TASK BRIEF: Leaving out every picture, output the records below exactly as they are.

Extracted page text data

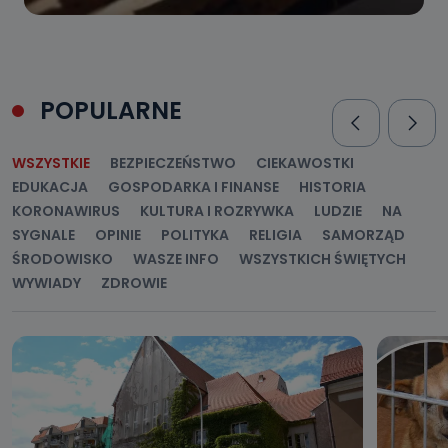
POPULARNE
WSZYSTKIE
BEZPIECZEŃSTWO
CIEKAWOSTKI
EDUKACJA
GOSPODARKA I FINANSE
HISTORIA
KORONAWIRUS
KULTURA I ROZRYWKA
LUDZIE
NA
SYGNALE
OPINIE
POLITYKA
RELIGIA
SAMORZĄD
ŚRODOWISKO
WASZE INFO
WSZYSTKICH ŚWIĘTYCH
WYWIADY
ZDROWIE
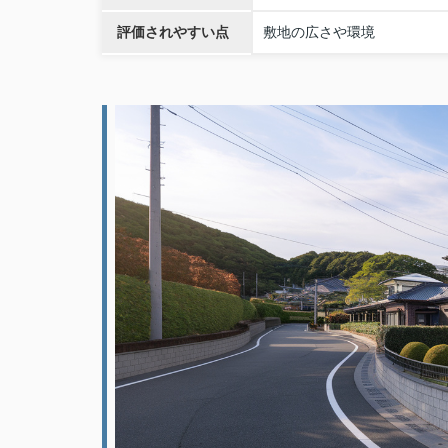
評価されやすい点
敷地の広さや環境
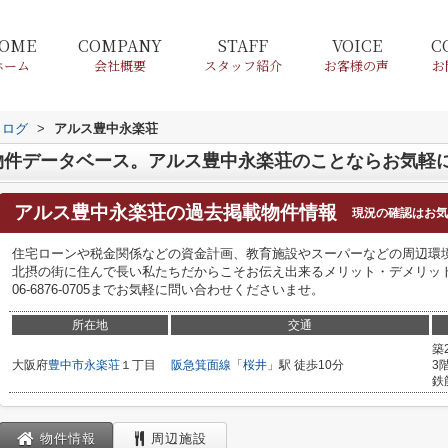
OME
COMPANY
STAFF
VOICE
C
ホーム
会社概要
スタッフ紹介
お客様の声
お
タログ
>
アルス豊中永楽荘
物件データベース。アルス豊中永楽荘のことならお気軽
アルス豊中永楽荘
の過去掲載物件情報
現況の確認はお気
住宅ローンや税金関係などの資金計画、教育施設やスーパーなどの周辺環
北摂の街に住んで長い私たちだからこそお伝え出来るメリット・デメリッ
06-6876-0705までお気軽に問い合わせくださいませ。
所在地
交通
築
大阪府
豊中市
永楽荘
１丁目
阪急箕面線
「
桜井
」駅 徒歩10分
3
鉄
物件情報
周辺施設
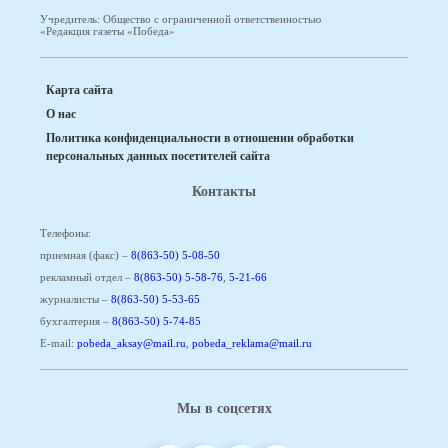
Учредитель: Общество с ограниченной ответственностью
«Редакция газеты «Победа»
Карта сайта
О нас
Политика конфиденциальности в отношении обработки
персональных данных посетителей сайта
Контакты
Телефоны:
приемная (факс) –
8(863-50) 5-08-50
рекламный отдел –
8(863-50) 5-58-76
,
5-21-66
журналисты –
8(863-50) 5-53-65
бухгалтерия –
8(863-50) 5-74-85
E-mail:
pobeda_aksay@mail.ru
,
pobeda_reklama@mail.ru
Мы в соцсетях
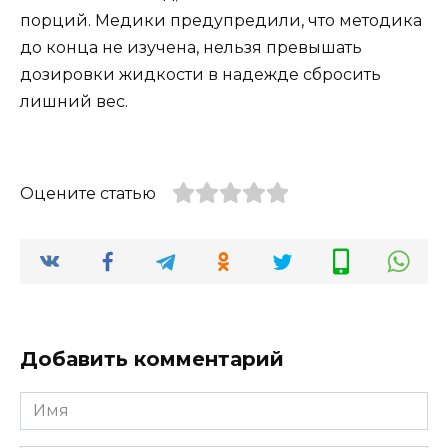
порций. Медики предупредили, что методика
до конца не изучена, нельзя превышать
дозировки жидкости в надежде сбросить
лишний вес.
Оцените статью
Добавить комментарий
Имя
*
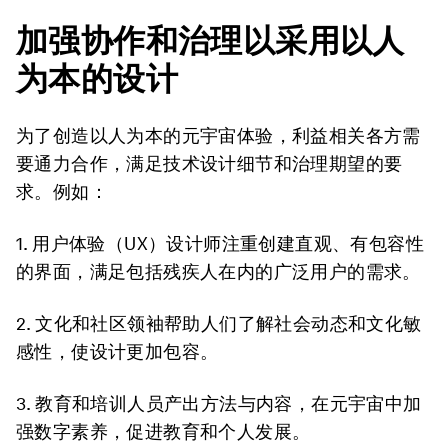
加强协作和治理以采用以人
为本的设计
为了创造以人为本的元宇宙体验，利益相关各方需
要通力合作，满足技术设计细节和治理期望的要
求。例如：
1. 用户体验（
UX
）设计师
注重创建直观、有包容性
的界面，满足包括残疾人在内的广泛用户的需求。
2. 文化和社区领袖
帮助人们了解社会动态和文化敏
感性，使设计更加包容。
3. 教育和培训人员
产出方法与内容，在元宇宙中加
强数字素养，促进教育和个人发展。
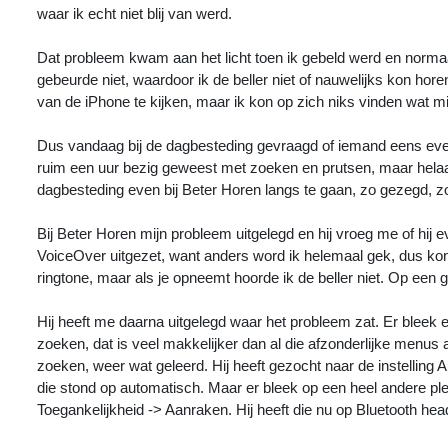
waar ik echt niet blij van werd.
Dat probleem kwam aan het licht toen ik gebeld werd en normaal
gebeurde niet, waardoor ik de beller niet of nauwelijks kon horen.
van de iPhone te kijken, maar ik kon op zich niks vinden wat m
Dus vandaag bij de dagbesteding gevraagd of iemand eens eve
ruim een uur bezig geweest met zoeken en prutsen, maar helaa
dagbesteding even bij Beter Horen langs te gaan, zo gezegd, z
Bij Beter Horen mijn probleem uitgelegd en hij vroeg me of hij e
VoiceOver uitgezet, want anders word ik helemaal gek, dus kon h
ringtone, maar als je opneemt hoorde ik de beller niet. Op een
Hij heeft me daarna uitgelegd waar het probleem zat. Er bleek een
zoeken, dat is veel makkelijker dan al die afzonderlijke menus a
zoeken, weer wat geleerd. Hij heeft gezocht naar de instelling 
die stond op automatisch. Maar er bleek op een heel andere plek
Toegankelijkheid -> Aanraken. Hij heeft die nu op Bluetooth hea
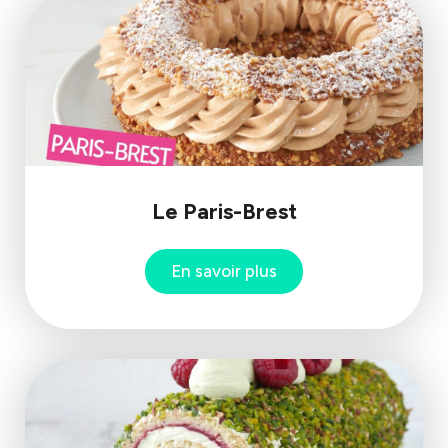
Le Paris-Brest
En savoir plus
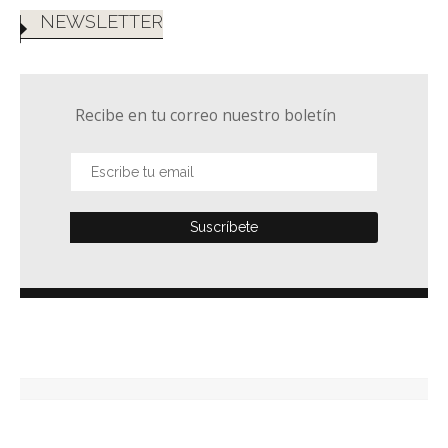
NEWSLETTER
Recibe en tu correo nuestro boletín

EXERCISE OUTPUT:
POPULARNE
WSZYSTKIE
BEZPIECZEŃSTWO
CIEKAWOSTKI
EDUKACJA
GOSPODARKA I FINANSE
HISTORIA
KORONAWIRUS
KULTURA I ROZRYWKA
LUDZIE
NA
SYGNALE
OPINIE
POLITYKA
RELIGIA
SAMORZĄD
ŚRODOWISKO
WASZE INFO
WSZYSTKICH ŚWIĘTYCH
WYWIADY
ZDROWIE
評価されやすい点
敷地の広さや環境
OME
COMPANY
STAFF
VOICE
C
ホーム
会社概要
スタッフ紹介
お客様の声
お
タログ
>
アルス豊中永楽荘
物件データベース。アルス豊中永楽荘のことならお気軽
アルス豊中永楽荘
の過去掲載物件情報
現況の確認はお気
住宅ローンや税金関係などの資金計画、教育施設やスーパーなどの周辺環
北摂の街に住んで長い私たちだからこそお伝え出来るメリット・デメリッ
06-6876-0705までお気軽に問い合わせくださいませ。
所在地
交通
築
大阪府
豊中市
永楽荘
１丁目
阪急箕面線
「
桜井
」駅 徒歩10分
3
鉄
物件情報
周辺施設
Учредитель: Общество с ограниченной ответственностью
«Редакция газеты «Победа»
Карта сайта
О нас
Политика конфиденциальности в отношении обработки
персональных данных посетителей сайта
Контакты
Телефоны:
приемная (факс) –
8(863-50) 5-08-50
рекламный отдел –
8(863-50) 5-58-76
,
5-21-66
журналисты –
8(863-50) 5-53-65
бухгалтерия –
8(863-50) 5-74-85
E-mail:
pobeda_aksay@mail.ru
,
pobeda_reklama@mail.ru
Мы в соцсетях
порций. Медики предупредили, что методика
до конца не изучена, нельзя превышать
дозировки жидкости в надежде сбросить
лишний вес.
Оцените статью
Добавить комментарий
Имя
*
加强协作和治理以采用以人
为本的设计
为了创造以人为本的元宇宙体验，利益相关各方需
要通力合作，满足技术设计细节和治理期望的要
求。例如：
1. 用户体验（
UX
）设计师
注重创建直观、有包容性
的界面，满足包括残疾人在内的广泛用户的需求。
2. 文化和社区领袖
帮助人们了解社会动态和文化敏
感性，使设计更加包容。
3. 教育和培训人员
产出方法与内容，在元宇宙中加
强数字素养，促进教育和个人发展。
waar ik echt niet blij van werd.
Dat probleem kwam aan het licht toen ik gebeld werd en normaal
gebeurde niet, waardoor ik de beller niet of nauwelijks kon horen.
van de iPhone te kijken, maar ik kon op zich niks vinden wat m
Dus vandaag bij de dagbesteding gevraagd of iemand eens eve
ruim een uur bezig geweest met zoeken en prutsen, maar helaa
dagbesteding even bij Beter Horen langs te gaan, zo gezegd, z
Bij Beter Horen mijn probleem uitgelegd en hij vroeg me of hij e
VoiceOver uitgezet, want anders word ik helemaal gek, dus kon h
ringtone, maar als je opneemt hoorde ik de beller niet. Op een
Hij heeft me daarna uitgelegd waar het probleem zat. Er bleek een
zoeken, dat is veel makkelijker dan al die afzonderlijke menus a
zoeken, weer wat geleerd. Hij heeft gezocht naar de instelling 
die stond op automatisch. Maar er bleek op een heel andere plek
Toegankelijkheid -> Aanraken. Hij heeft die nu op Bluetooth hea
Le Paris-Brest
En savoir plus
NEWSLETTER
Recibe en tu correo nuestro boletín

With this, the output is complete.